“The reports are apologies even on the paper they are written on. These reports are mostly written at a very junior level. For instance, statistics are extremely debatable. Information on the 10th page will not tally with the 12th page and so on,” admitted another member of one of the expert groups set up by the environment ministry, who also did not wish to be identified. “More often than not, such consultants hardly visit the sites.”
Most major projects in India—refineries, mining, thermal power and hydroelectric power—have to submit a comprehensive EIA after a survey and a comprehensive investigation of the project site, including repercussions on the environment and displacement of local people.
Under the Environmental Protection Act, 1986, the EIA then has to be cleared by an expert appraisal committee before a project can get under way. There are separate committees on hydroelectric projects, thermal projects, infrastructure, coal mining, non-coal mining, nuclear and industrial projects, set up by the Central ministry.
But appraisal committees are also over-burdened as each monthly meeting can take up some 50 or more projects for approval, say people involved in the exercise.
The Ratnagiri saga
Ashapura submitted its EIA to the environment ministry in 2005. It was seeking a 74-year mining lease for the bauxite mine, spread over 100ha in Umbershet, a village in Ratnagiri district. The company, which is listed on the National Stock Exchange, has operations in Belgium, Nigeria, Oman and Malaysia. It generated annual revenues through March of about Rs900 crore, out of Ashapura Group’s total revenues of Rs1,272 crore.
The EIA was a critical element of the process of granting the licence to Ashapura. A copy of the EIA, on the basis of which the project was cleared, was then obtained by Life through an RTI filed on 22 August. Life then sent the EIA to E-law, a US-based global network of environmental lawyers that it works with, for comparison with other EIAs.
E-Law discovered that large portions of the Ratnagiri EIA were actually copied from a Russian EIA for a bauxite mine. “The Indian EIA is a pirated version of another one for a proposal by a Russian aluminium company to mine bauxite in the Komi Republic of Russia. It was submitted to the European Bank for Reconstruction and Development in April 2004,” says Mark Chernaik, a lawyer who works with E-law.

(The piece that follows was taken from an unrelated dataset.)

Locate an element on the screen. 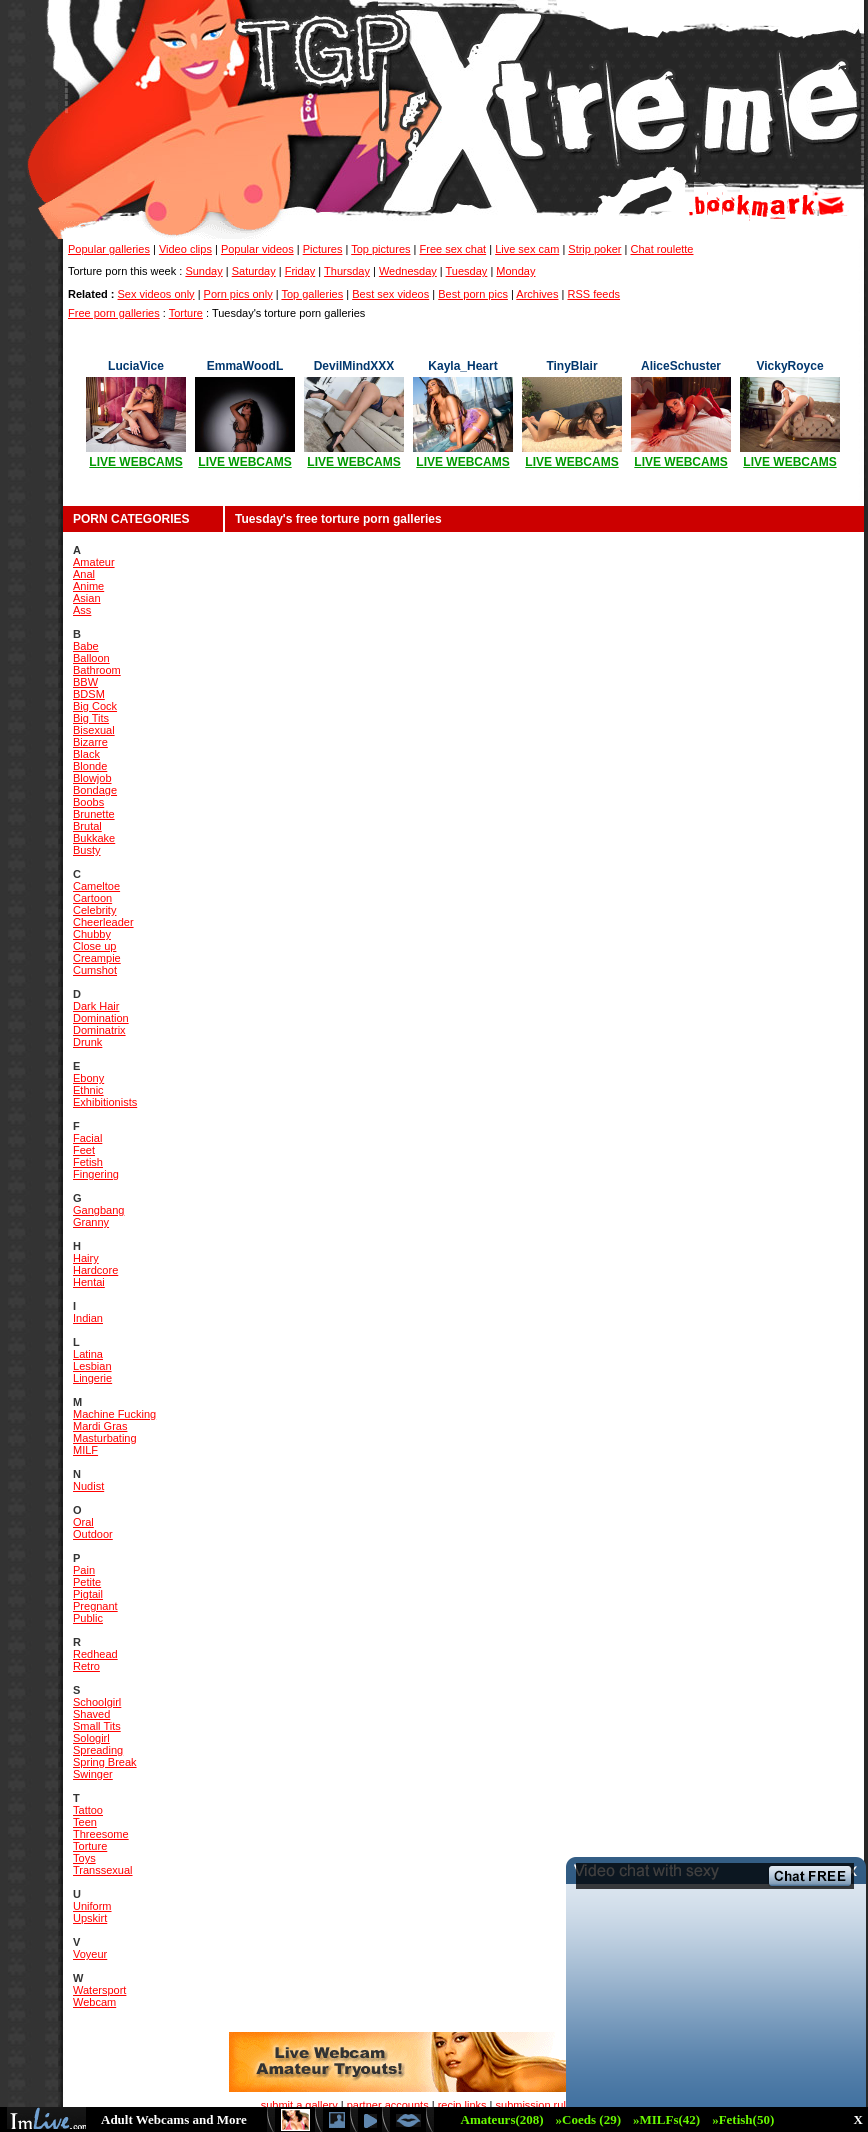 This screenshot has height=2132, width=868. Drunk is located at coordinates (87, 1042).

Indeed, Rob Hounsome, the author of the original EIA for a Russian mining project, said in a telephone interview: “Clearly there has been liberal and uninformed cut-and-paste of our work.”
Apart from the obvious mistakes on vegetation, there are numerous examples in the Ratnagiri EIA of text copied verbatim from the Russian report, including variables in surface water quality, precipitation, bird and mammal densities, number of species and impacts of the project.
According to R.B. Panjwani, vice-president of resource development, Ashapura submitted a fresh EIA in July 2006. The company doesn’t deny it submitted the first EIA and, in two separate communications cited in Life’s RTI request, the environment ministry maintains it based its approval only on the original EIA.
Ashapura’s new EIA, reviewed by Mint, is completely different from the first one though it doesn’t say which consultant had prepared it.